New Apr-26 beta now available

 From:  Michael Gibson
568.43 In reply to 568.42 
> I'm still a little confused, though..it seems that it forces you to do an invert
> hide before you can get out of the command, which isn't typical of a hide button

The invert is just temporary - it lets you specify what objects you want to show.

So for instance if you have a large quantity of objects hidden but only want to show 2 of them, the old way was pretty painful, you had to show everything and then re-hide the other objects again.

So the new way does a temporary invert that shows you which objects were hidden, and if you pick some of those and push "done" (or right-click or enter), just those that you selected will be shown. But if you want to show them all, push "done" without selecting anything and all hidden objects will be shown.

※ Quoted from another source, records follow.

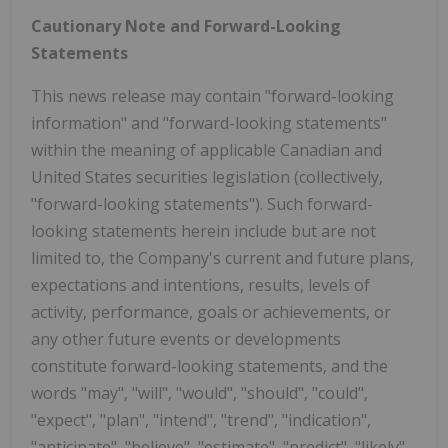
Cautionary Note and Forward-Looking
Statements
This news release may contain "forward-looking
information" and "forward-looking statements"
within the meaning of applicable Canadian and
United States securities legislation (collectively,
"forward-looking statements"). Such forward-
looking statements herein include but are not
limited to, the Company's current and future plans,
expectations and intentions, results, levels of
activity, performance, goals or achievements, or
any other future events or developments
constitute forward-looking statements, and the
words "may", "will", "would", "should", "could",
"expect", "plan", "intend", "trend", "indication",
"anticipate", "believe", "estimate", "predict", "likely"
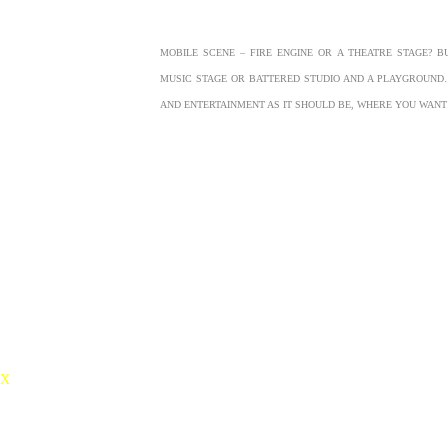
MOBILE SCENE – FIRE ENGINE OR A THEATRE STAGE? B
MUSIC STAGE OR BATTERED STUDIO AND A PLAYGROUN
AND ENTERTAINMENT AS IT SHOULD BE, WHERE YOU WAN
X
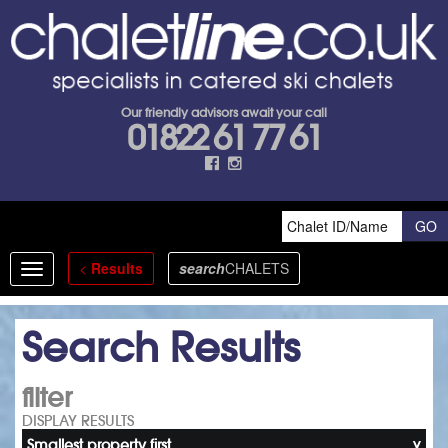
Our friendly advisors await your call
01822 61 77 61
<
Results
search
CHALETS
Toggle
navigation
Search Results
filter
DISPLAY RESULTS
Smallest property first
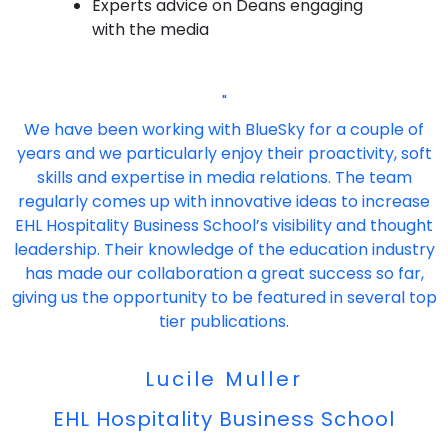
Experts advice on Deans engaging
with the media
"
We have been working with BlueSky for a couple of
years and we particularly enjoy their proactivity, soft
skills and expertise in media relations. The team
regularly comes up with innovative ideas to increase
EHL Hospitality Business School’s visibility and thought
leadership. Their knowledge of the education industry
has made our collaboration a great success so far,
giving us the opportunity to be featured in several top
tier publications.
Lucile Muller
EHL Hospitality Business School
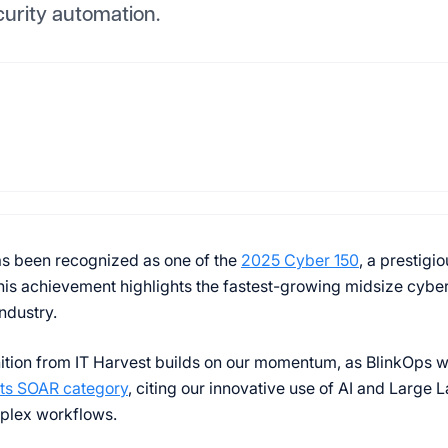
urity automation.
s been recognized as one of the
2025 Cyber 150
, a prestigi
his achievement highlights the fastest-growing midsize cybe
industry.
ition from IT Harvest builds on our momentum, as BlinkOps w
its SOAR category
, citing our innovative use of AI and Large
plex workflows.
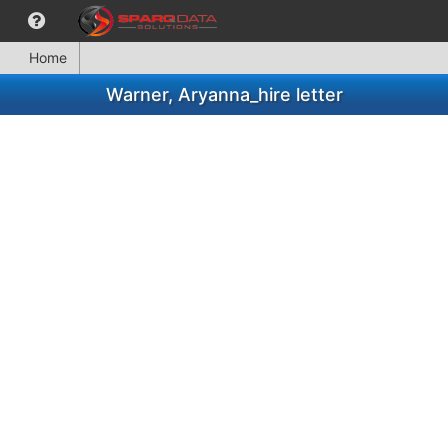
Home
Warner, Aryanna_hire letter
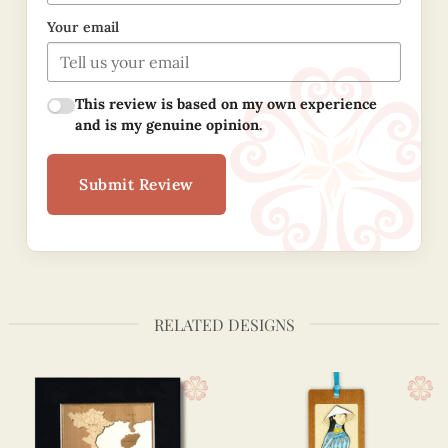
Your email
This review is based on my own experience
and is my genuine opinion.
Submit Review
RELATED DESIGNS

I realize that this adds some complexity to the hide command, and I was hesitant at first to make this change. However I decided it would be best in the long term to do it, because it ends up being just one additional click to get the old behavior of showing everything, and it provides pretty significant flexibility for more complex cases where there are more numerous hidden objects.

Let me know if it still seems weird after you have used it a little bit more. If it does then I will make an option so that you can revert it back to the "just always show everything" behavior.


> and then you double click in the viewport, you get the close dialog box, to save
> changes, discard changes or cancel. Is it normal?

It's normal - MoI doesn't really use double-clicks very much, what you did there was interpreted as 2 clicks.

The first right-click was the same as pushing "done" - this caused the hide command to exit and show all objects.

Then the second right-click happened while outside of a command - this is used to repeat the last command which in your case was "open". Part of the open command is to prompt for saving if any changes have been made...


If you want to show everything, just do a single right-click, not a double one.